大学に通うには学費や施設利用料など、様々な費用がかかります。所定の期日までに学費を納めなければ、まず督促状が届きます。それでも納入が確認できない場合、最終的には除籍処分となることがあります。近年は経済的な事情で支払いが困難になる学生も増えていますが、多くの大学では分納制度や奨学金、緊急支援制度が整備されつつあります。支払いが難しいと感じた時点で、早めに相談することが重要です。
授業への出席は単位取得の大前提です。出席が著しく少ない場合や、試験を繰り返し欠席する場合、単位不足や進級不可となり、最終的に除籍となるケースがあります。例えば、大学によっては「1年ごとに最低24単位修得」など具体的な基準を設けています。もし学業面でつまずきそうなときは、教授や学生相談室に早めに相談することが望ましいです。

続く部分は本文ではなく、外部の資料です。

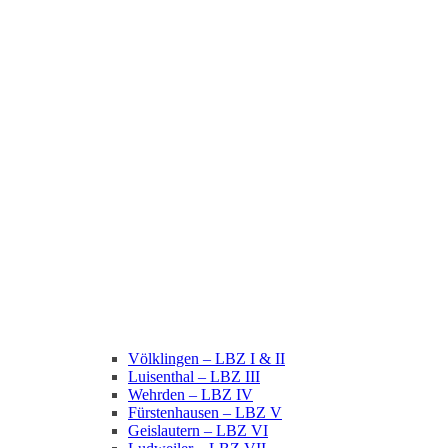
Völklingen – LBZ I & II
Luisenthal – LBZ III
Wehrden – LBZ IV
Fürstenhausen – LBZ V
Geislautern – LBZ VI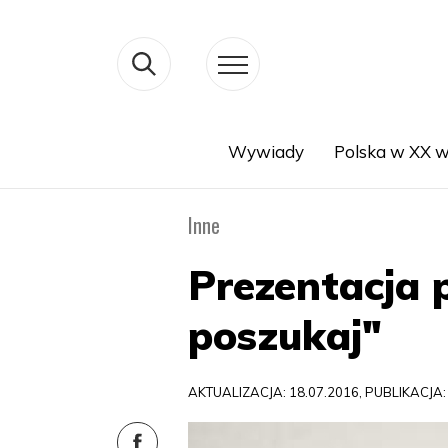
Wywiady
Polska w XX w
Search
Inne
Prezentacja 
poszukaj"
AKTUALIZACJA: 18.07.2016, PUBLIKACJA:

大学には「在学できる最長年数」があり、それを超えると除籍対象となります。4年制大学なら最長8年というケースが多いです。単位を取りきれないままズルズル在学を続けると、最終的に除籍となってしまいます。ただし、病気や家庭の事情で延長が必要な場合は、申請により救済措置が認められることもあります。
無断欠席が長期化し、大学側と連絡が取れない状態が続くと除籍の可能性が高まります。例えば、留学や就職活動を理由に授業を休む場合でも、正式な手続きをしないままだと除籍に繋がることがあります。大学は学生の安否確認や学籍管理の責任を負っており、音信不通は深刻な問題と見なされます。

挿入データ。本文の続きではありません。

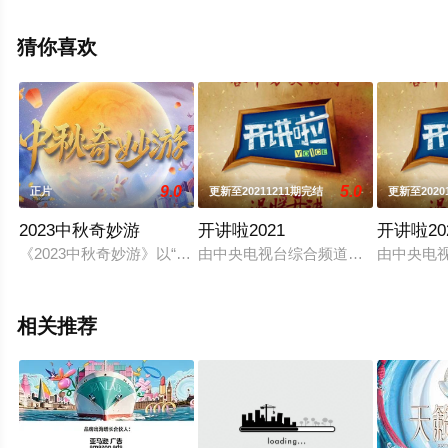
清未删减完整版综艺节目就上西瓜影视，更多剧情信息可
移步至豆瓣综艺、电视猫或剧情网等平台了解。
猜你喜欢
9.0
5.0
正片
更新至20211211期完结
更新至2020
2023中秋奇妙游
开讲啦2021
开讲啦20
《2023中秋奇妙游》以“月”为引，回归本真，旨在开启一场不
由中央电视台综合频道（CCTV-1
由中央电
相关推荐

試験中のカンニング、大規模なレポート盗用、暴力事件などの重大な規律違反は、即除籍につながることがあります。最近では、SNSへの不適切な投稿が原因で懲戒処分を受ける例も増えています。除籍になると、その情報が学内で共有され、他大学への編入にも影響する恐れがあります。大学の名誉を守るため、大学側はこうした問題に厳しく対応しています。
入試時に提出した書類に虚偽があった場合も除籍対象です。例えば、高校の卒業証書を偽造する、合格実績を水増しするなどの不正が後から発覚した場合、たとえ在学中であっても入学そのものが無効とされ、除籍処分となります。こうしたケースはニュースになることもあり、本人の将来に大きな影響を与えます。
除籍になると、大学に在籍していた記録は抹消されます。ただし、多くの大学では「除籍証明書」という書類が発行されます。これは在籍していた事実は証明できるものの、卒業や学位の取得を証明するものではありません。
除籍の理由によっては、再入学や他大学への編入にも影響が出ることがあります。特に不正行為による除籍は深刻で、進学や就職活動で不利になることも少なくありません。一方、経済的事情や修業年限超過など、やむを得ない理由による除籍であれば、再び大学に挑戦することは可能です。困ったときは学生課や奨学金の相談窓口に積極的に相談するのが大切です。
大学における除籍は、学生生活の中でも最も重い処分です。しかし、ほとんどの大学では通知や警告を複数回行い、学生に猶予を与えています。除籍を防ぐためには、大学からの連絡を無視せず、問題が起きたときには早めに相談することが重要です。ルールを理解し、計画的に単位を取得することで、安心して大学生活を送ることができるでしょう。
今回話題となっている田久保眞紀市長の除籍問題は、「入学資格の虚偽申告」や「在学実態の欠如」に関連している可能性があります。報道によれば、田久保市長は東洋大学法学部を卒業と公表していましたが、大学側が確認したところ卒業ではなく除籍であったと判明しました。除籍の理由は明らかになっていませんが、可能性としては学費未納、長期無断欠席、または成績不良などが考えられます。公職選挙法上は学歴詐称にあたらないとされていますが、経歴の正確さが問われる公職者として大きな問題となっています。田久保市長がどのような理由で除籍になったかは大学の個人情報保護のため公表されていないため、現時点では不明です。